Yi Yang, Xuewu Jiao, Wen Tao, Zhipeng Jin, Jie Liu, Yi Zheng, Chao Fang, Xinsheng Luo, Wei Hu, Yan Tian, Song Lin, Weizhu Xie, Cong Han, Shuanglong Li and Lin Liu
Steamer Team, Baidu Inc.

Abstract

Steamer-I2V, as an industry-leading image-to-video (I2V) generation model, is specifically optimized for precise visual control, high-definition quality, and Chinese semantic understanding. It converts static images into temporally coherent and visually compelling dynamic videos. Recognized for exceptional controllability and generation fidelity, the model has claimed the top position in comprehensive image-to-video evaluation on VBench, an authoritative international video generation evaluation benchmark, demonstrating cutting-edge technical capabilities.

  1. Fine-grained Video Structured Description Language for Pixel-level Control and Cinematic Composition
    Steamer-I2V employs a meticulously structured design for shooting perspectives and video descriptions, ensuring strict adherence to visual details, object motion trajectories, style attributes, and cinematography. This enables precise control over complex content generation and instruction compliance.
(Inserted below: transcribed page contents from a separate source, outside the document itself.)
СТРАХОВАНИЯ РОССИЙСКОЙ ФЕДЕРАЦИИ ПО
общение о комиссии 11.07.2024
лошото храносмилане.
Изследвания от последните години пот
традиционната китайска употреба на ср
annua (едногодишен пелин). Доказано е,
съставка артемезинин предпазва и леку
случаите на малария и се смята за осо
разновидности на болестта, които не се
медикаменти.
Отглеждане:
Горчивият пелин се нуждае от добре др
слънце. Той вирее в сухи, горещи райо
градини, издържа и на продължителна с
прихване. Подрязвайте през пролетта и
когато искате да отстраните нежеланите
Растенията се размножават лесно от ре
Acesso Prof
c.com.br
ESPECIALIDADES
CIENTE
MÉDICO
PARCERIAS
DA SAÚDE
The model supports multimodal conditional inputs—including Chinese text prompts, reference images, and guidance signals—to maintain alignment with specific creative visions or functional requirements.
  2. Model Ensemble Optimization Strategy for HD Quality and Cinematic Dynamics
    Leveraging advanced generative methods and Transformer-based diffusion architecture, the model produces high-definition videos up to 1080P resolution with smooth transitions and physically realistic motion patterns. Steamer-I2V implements a model ensemble optimization strategy specifically enhancing temporal consistency, cinematic framing, and motion regularity, ensuring exceptional logical coherence and visual continuity across video sequences.
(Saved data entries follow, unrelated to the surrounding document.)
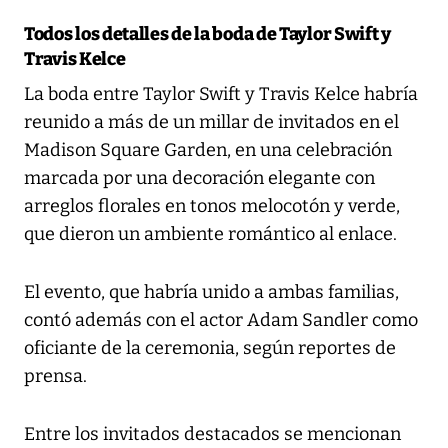
Todos los detalles de la boda de Taylor Swift y
Travis Kelce
La boda entre Taylor Swift y Travis Kelce habría
reunido a más de un millar de invitados en el
Madison Square Garden, en una celebración
marcada por una decoración elegante con
arreglos florales en tonos melocotón y verde,
que dieron un ambiente romántico al enlace.
El evento, que habría unido a ambas familias,
contó además con el actor Adam Sandler como
oficiante de la ceremonia, según reportes de
prensa.
Entre los invitados destacados se mencionan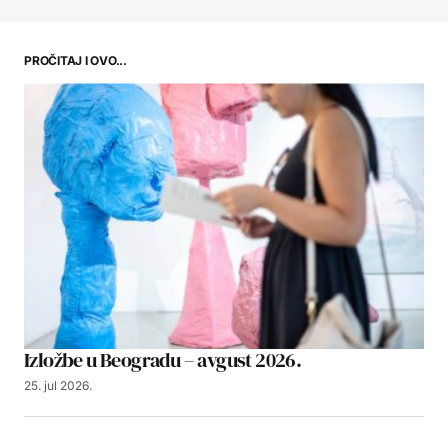
PROČITAJ I OVO...
Izložbe u Beogradu – avgust 2026.
25. jul 2026.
    • Multi-stage Supervised Training: Progressive supervised fine-tuning (SFT) from low to high resolutions and frame rates enables gradual learning from macro-control to detailed refinement.
    • Aesthetic Conditional Fine-tuning: Through conditional fine-tuning (CFT), the model develops an intrinsic understanding of video aesthetics beyond superficial imitation.
    • Multi-objective Reinforcement Learning: Combines human global feedback with multi-dimensional quality metrics for preference alignment optimization, progressively enhancing precision from macro to micro levels.
    • Prompt Enhancement Technology: A multimodal large model analyzes input images to augment original prompts, predicting temporal evolutions of scenes/objects in video frames—including actions, motion trajectories, and state transitions.
  3. Accurate Chinese Semantic Comprehension
    Steamer-I2V utilizes a hundred-million-scale Chinese multimodal training database processed through a three-tier "filter-purify-proportion" data optimization system. This rigorous data cleansing mechanism ensures precise semantic alignment between textual instructions and visual elements, empowering the model with professional-level Chinese concept parsing capabilities. It effectively captures culture-specific elements and complex semantic relationships, significantly improving visual translation accuracy for Chinese creative instructions.